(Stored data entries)
++++++++++++++++++++

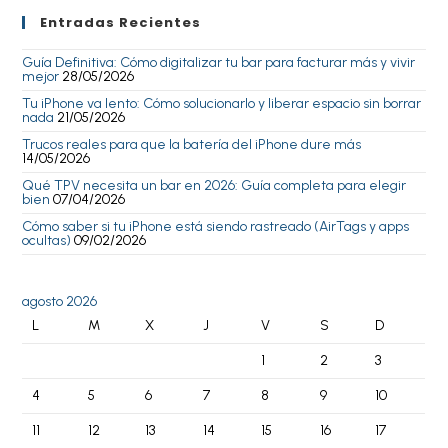
Entradas Recientes
Guía Definitiva: Cómo digitalizar tu bar para facturar más y vivir
mejor
28/05/2026
Tu iPhone va lento: Cómo solucionarlo y liberar espacio sin borrar
nada
21/05/2026
Trucos reales para que la batería del iPhone dure más
14/05/2026
Qué TPV necesita un bar en 2026: Guía completa para elegir
bien
07/04/2026
Cómo saber si tu iPhone está siendo rastreado (AirTags y apps
ocultas)
09/02/2026
agosto 2026
L
M
X
J
V
S
D
1
2
3
4
5
6
7
8
9
10
11
12
13
14
15
16
17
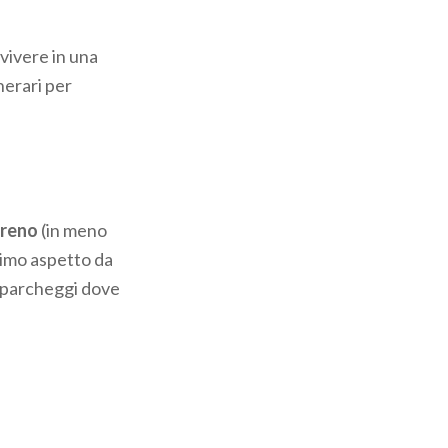
vivere in una
inerari per
treno
(in meno
primo aspetto da
i parcheggi dove
icinarvi a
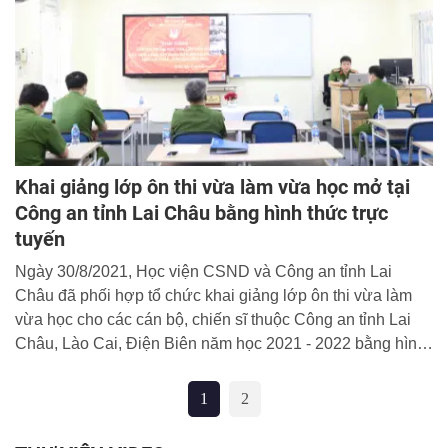
Khai giảng lớp ôn thi vừa làm vừa học mở tại
Công an tỉnh Lai Châu bằng hình thức trực
tuyến
Ngày 30/8/2021, Học viện CSND và Công an tỉnh Lai
Châu đã phối hợp tổ chức khai giảng lớp ôn thi vừa làm
vừa học cho các cán bộ, chiến sĩ thuộc Công an tỉnh Lai
Châu, Lào Cai, Điện Biên năm học 2021 - 2022 bằng hình
thức học trực tuyến.
1
2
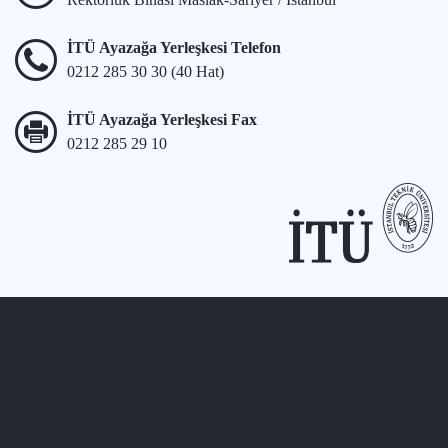
İTÜ Ayazağa Yerleşkesi Telefon
0212 285 30 30 (40 Hat)
İTÜ Ayazağa Yerleşkesi Fax
0212 285 29 10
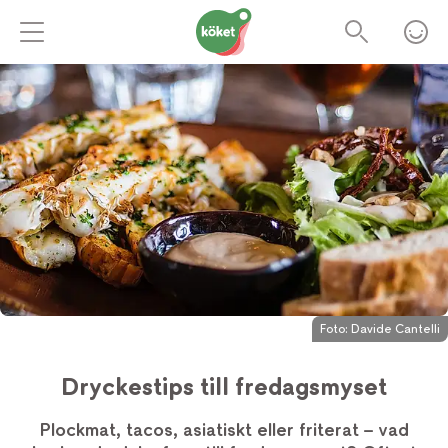
Foto:
Davide Cantelli
Dryckestips till fredagsmyset
Plockmat, tacos, asiatiskt eller friterat – vad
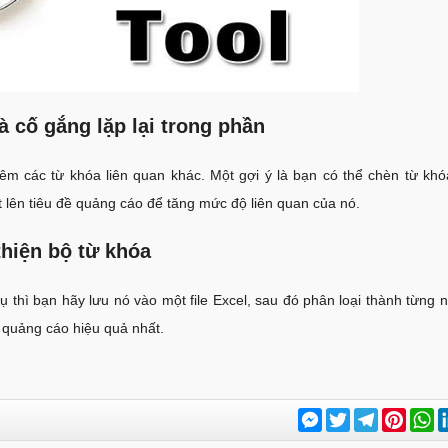
à cố gắng lặp lại trong phần
êm các từ khóa liên quan khác. Một gợi ý là bạn có thể chèn từ kh
 lên tiêu đề quảng cáo để tăng mức độ liên quan của nó.
thiện bộ từ khóa
ụ thì bạn hãy lưu nó vào một file Excel, sau đó phân loại thành từng
h quảng cáo hiệu quả nhất.
Messenger
Twitter
Telegram
Pinter
W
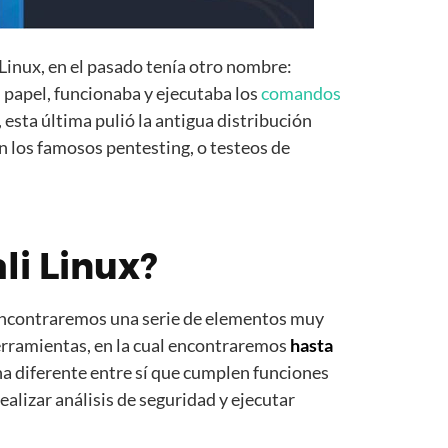
 Linux, en el pasado tenía otro nombre:
 papel, funcionaba y ejecutaba los
comandos
 esta última pulió la antigua distribución
 los famosos pentesting, o testeos de
li Linux?
ncontraremos una serie de elementos muy
erramientas, en la cual encontraremos
hasta
na diferente entre sí que cumplen funciones
ealizar análisis de seguridad y ejecutar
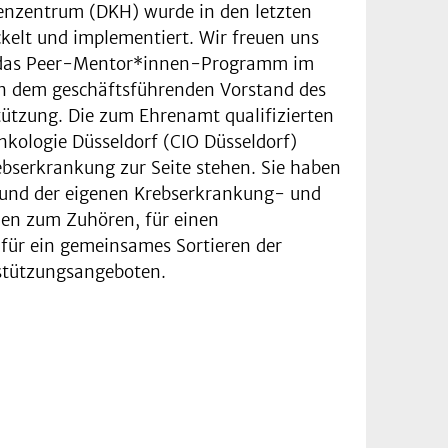
enzentrum (DKH) wurde in den letzten
elt und implementiert. Wir freuen uns
er das Peer-Mentor*innen-Programm im
n dem geschäftsführenden Vor­stand des
tützung. Die zum Ehrenamt qualifizierten
ologie Düsseldorf (CIO Düssel­dorf)
bserkrankung zur Seite stehen. Sie haben
grund der eigenen Krebserkrankung- und
nen zum Zuhören, für einen
für ein gemeinsames Sortie­ren der
rstützungsangeboten.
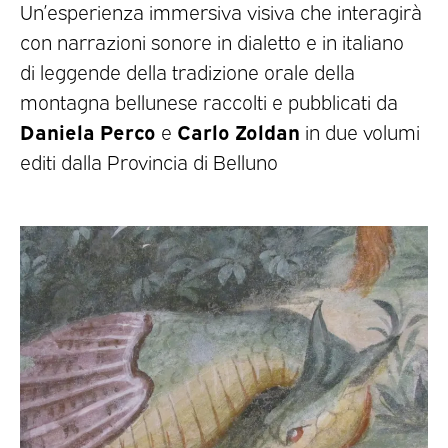
Un’esperienza immersiva visiva che interagirà
con narrazioni sonore in dialetto e in italiano
di leggende della tradizione orale della
montagna bellunese raccolti e pubblicati da
Daniela Perco
Carlo Zoldan
e
in due volumi
editi dalla Provincia di Belluno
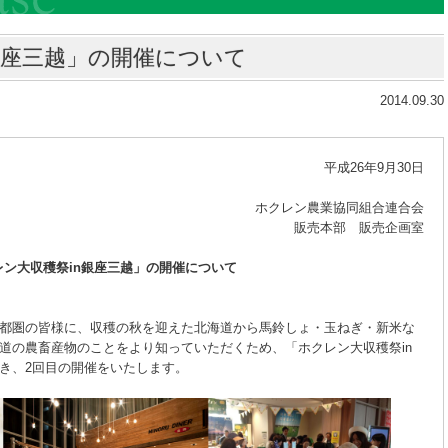
銀座三越」の開催について
2014.09.30
平成26年9月30日
ホクレン農業協同組合連合会
販売本部 販売企画室
レン大収穫祭in銀座三越」の開催について
都圏の皆様に、収穫の秋を迎えた北海道から馬鈴しょ・玉ねぎ・新米な
道の農畜産物のことをより知っていただくため、「ホクレン大収穫祭in
き、2回目の開催をいたします。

++++++++++++++++++++

[AIM OF THE EXERCISE]: Return every line from the entries above that contains the word "Yerleşkesi".

[REPLY]:
İTÜ Ayazağa Yerleşkesi Telefon
İTÜ Ayazağa Yerleşkesi Fax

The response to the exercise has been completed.